Flooding in the Sahel leaves thousands of families facing uncertain futures

By Moustapha Diallo, IFRC

Armed with a single bucket, Amy Gueye tries to scoop out the waters that have overtaken her completely flooded home. Like many others in Wakhinane Nimzatt, in the suburbs of Dakar, the Senegalese capital, she had hoped for a lull in the rain to get rid of the water. But her efforts come to nothing as, unusually, persistent and recurrent rains continue to deluge her neighbourhood and many regions across the Sahel, causing huge losses for thousands of families.

Resigned and powerless, Gueye thinks for the first time about ​​leaving the house in which she was born.

"It is very difficult to live with all the water. I am completely exhausted and I lost almost all my possessions," she says.

Since August, severe floods have been reported in many countries across the Sahel, particularly in Burkina Faso, Chad, Gambia, Guinea, Mali, Mauritania, Niger and Senegal. According to assessments conducted by authorities and Red Cross Red Crescent National Societies, more than 300,000 people have been affected. Houses, roads, public infrastructure, food reserves and crops have all been lost.

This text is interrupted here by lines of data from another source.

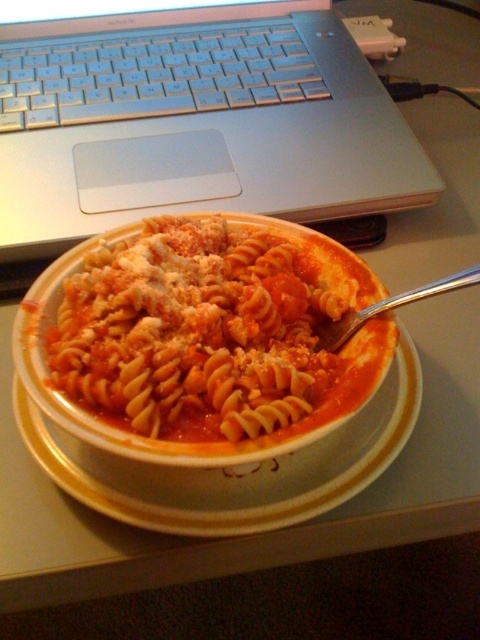 Between matte tomato sauce pasta at center and white ceramic bowl at center, which one appears on the left side from the viewer's perspective?

Positioned to the left is matte tomato sauce pasta at center.

Between point (107, 410) and point (365, 419), which one is positioned behind?

Point (365, 419)

Where is `matte tomato sauce pasta at center`? The height and width of the screenshot is (640, 480). matte tomato sauce pasta at center is located at coordinates (214, 332).

Is silver metallic laptop at upper left to the left of white ceramic bowl at center from the viewer's perspective?

Indeed, silver metallic laptop at upper left is positioned on the left side of white ceramic bowl at center.

What do you see at coordinates (194, 122) in the screenshot?
I see `silver metallic laptop at upper left` at bounding box center [194, 122].

Where is `silver metallic laptop at upper left`? This screenshot has height=640, width=480. silver metallic laptop at upper left is located at coordinates (194, 122).

Describe the element at coordinates (194, 122) in the screenshot. I see `silver metallic laptop at upper left` at that location.

Between silver metallic laptop at upper left and silver metallic fork at upper center, which one is positioned higher?

silver metallic laptop at upper left is above.

Who is more forward, [128,84] or [348,339]?

Point [348,339] is more forward.

Image resolution: width=480 pixels, height=640 pixels. Identify the location of silver metallic laptop at upper left. click(194, 122). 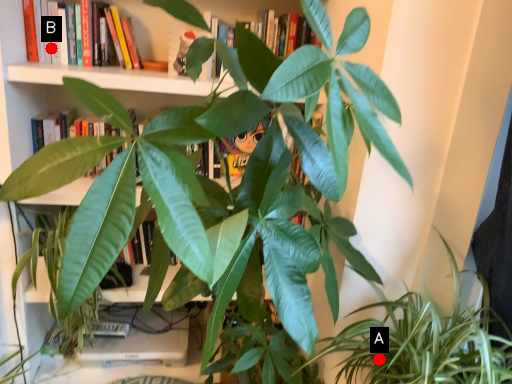 Question: Two points are circled on the image, labeled by A and B beside each circle. Which point is further to the camera?

Choices:
 (A) A is further
 (B) B is further

Answer: (B)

As flooding continues, fears are growing about the impact on the upcoming harvest, particularly in Niger where thousands of hectares of farmland have been swept away.

“The damage to crops and the widespread destruction of grain stores in Niger have left many communities facing an uncertain future,” says Naziha Moussaoui, food security delegate at the International Federation of Red Cross and Red Crescent Societies in Dakar.

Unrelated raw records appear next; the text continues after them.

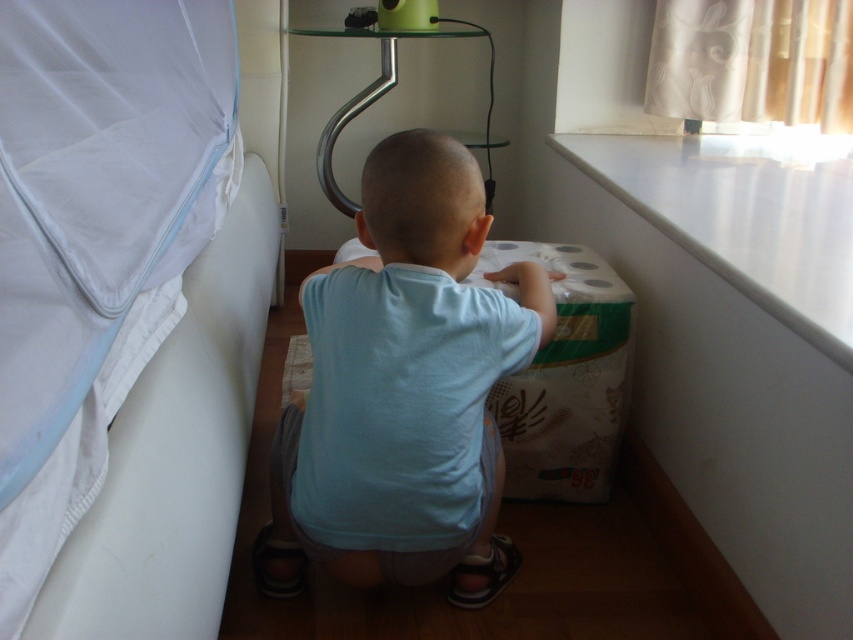 Question: Can you confirm if light blue cotton shirt at center is wider than white smooth ledge at upper right?

Choices:
 (A) no
 (B) yes

Answer: (A)

Question: Can you confirm if white fabric bed at left is thinner than white smooth ledge at upper right?

Choices:
 (A) no
 (B) yes

Answer: (B)

Question: Which point is closer to the camera taking this photo?

Choices:
 (A) click(447, 499)
 (B) click(80, 307)

Answer: (B)

Question: Among these points, which one is nearest to the camera?

Choices:
 (A) (463, 513)
 (B) (804, 152)
 (C) (155, 276)

Answer: (C)

Question: Can you confirm if white fabric bed at left is thinner than white smooth ledge at upper right?

Choices:
 (A) yes
 (B) no

Answer: (A)

Question: Among these points, which one is farthest from the camera?

Choices:
 (A) (701, 145)
 (B) (90, 106)

Answer: (A) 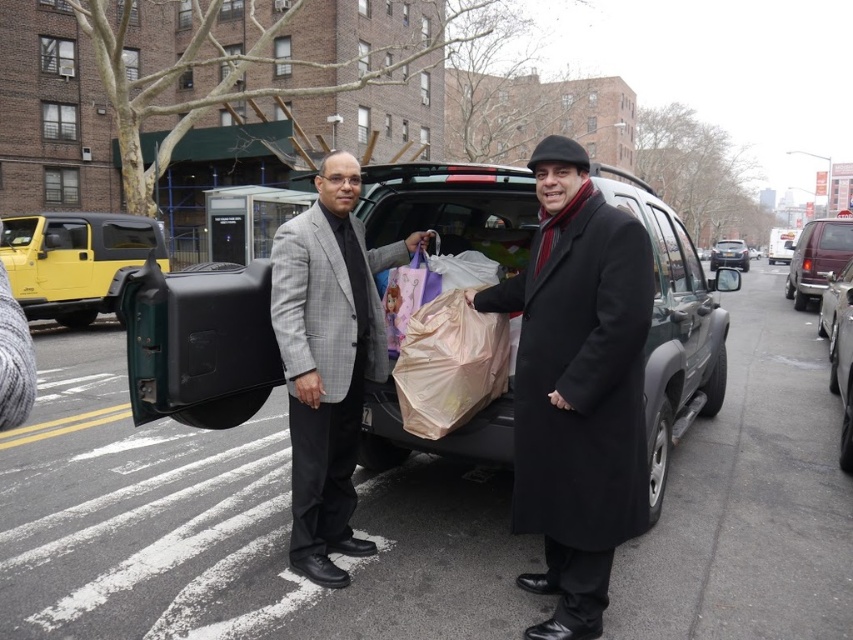 You are a delivery driver who needs to park your vehicle between the black matte car at center and the maroon metallic van at right. Can you fit your 2.5 meter long delivery van in the space between them?

The black matte car at center is shorter than the maroon metallic van at right, but the distance between them isn not specified. Without knowing the exact spacing between the vehicles, it is impossible to determine if the 2.5 meter long delivery van can fit. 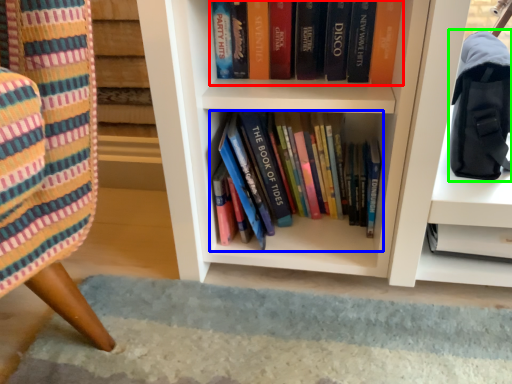 Question: Estimate the real-world distances between objects in this image. Which object is farther from book (highlighted by a red box), book (highlighted by a blue box) or shoulder bag (highlighted by a green box)?

Choices:
 (A) book
 (B) shoulder bag

Answer: (A) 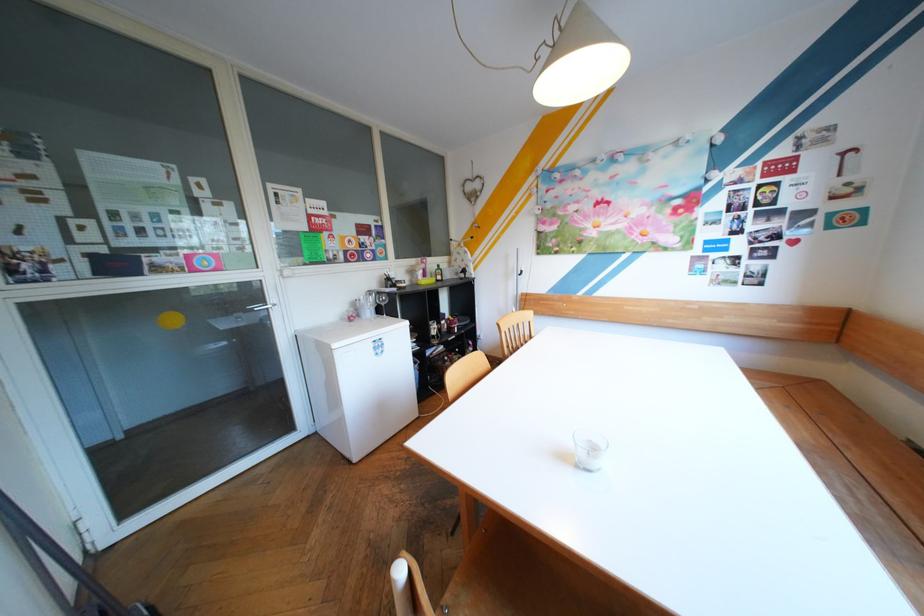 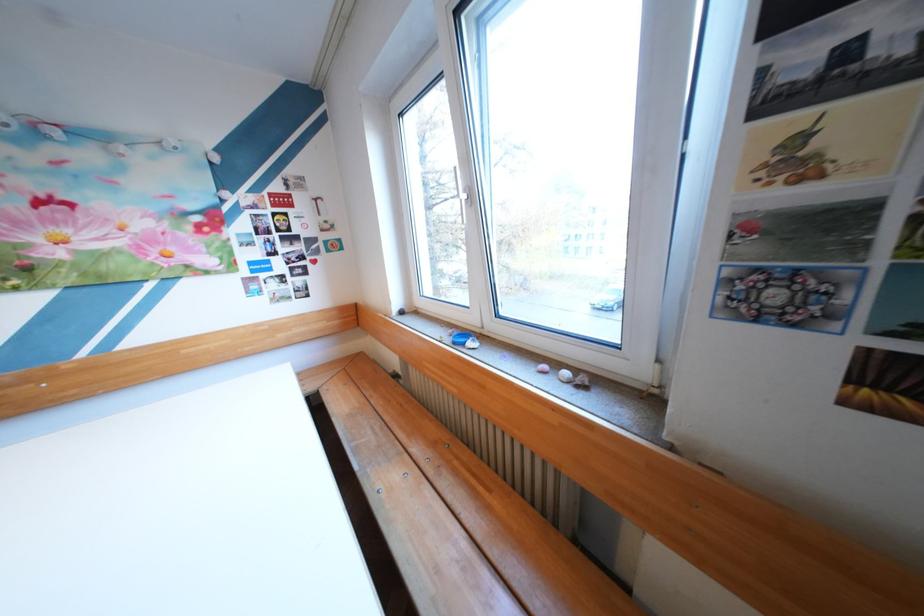 Question: The camera is either moving clockwise (left) or counter-clockwise (right) around the object. The first image is from the beginning of the video and the second image is from the end. Is the camera moving left or right when shooting the video?

Choices:
 (A) Left
 (B) Right

Answer: (A)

The situation is considered just as serious in many other countries even though the extent of damage varies from one region to another.

“An estimated 11.3 million people remain severely food insecure across the Sahel and what is extremely worrisome is that some regions in some countries hardest hit by the flooding are those which were also affected by the food crisis in 2012,” says Moussaoui. “We are extremely concerned about what could be a long period of food insecurity for some vulnerable families.”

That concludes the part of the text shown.